The data START

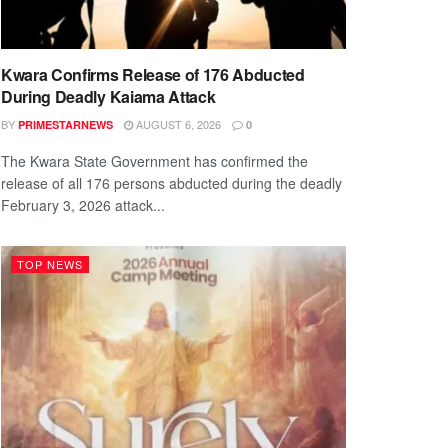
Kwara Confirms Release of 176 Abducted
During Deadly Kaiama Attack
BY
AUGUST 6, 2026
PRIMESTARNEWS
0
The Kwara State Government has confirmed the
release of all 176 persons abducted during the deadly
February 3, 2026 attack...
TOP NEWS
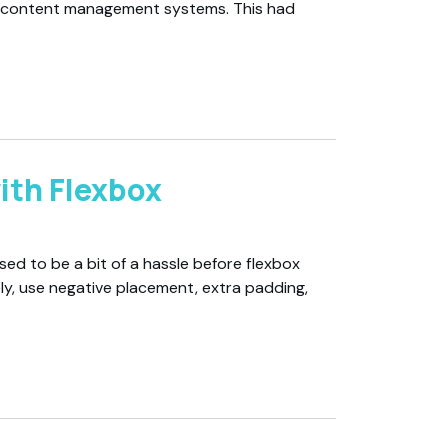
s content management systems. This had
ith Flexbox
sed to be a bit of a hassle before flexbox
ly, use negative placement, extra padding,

The data END
The data START

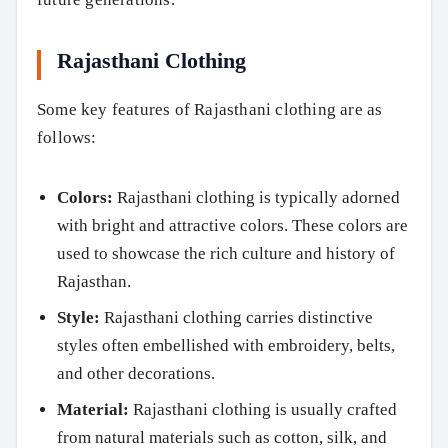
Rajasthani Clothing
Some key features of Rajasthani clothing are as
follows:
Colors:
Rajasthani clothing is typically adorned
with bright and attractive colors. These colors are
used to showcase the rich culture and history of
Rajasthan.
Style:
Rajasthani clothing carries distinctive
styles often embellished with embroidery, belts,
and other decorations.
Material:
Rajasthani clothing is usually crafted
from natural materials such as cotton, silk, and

The data END

▶ **What the task requires**
Write back the stretch of lines above that begins with the line holding "Kwara Confirms Release of 176 Abducted" and ends with the line holding "ly, use negative", both included, exactly as written. Pictures stay out.

▶ **Answer section**
Kwara Confirms Release of 176 Abducted
During Deadly Kaiama Attack
BY
AUGUST 6, 2026
PRIMESTARNEWS
0
The Kwara State Government has confirmed the
release of all 176 persons abducted during the deadly
February 3, 2026 attack...
TOP NEWS
s content management systems. This had
ith Flexbox
sed to be a bit of a hassle before flexbox
ly, use negative placement, extra padding,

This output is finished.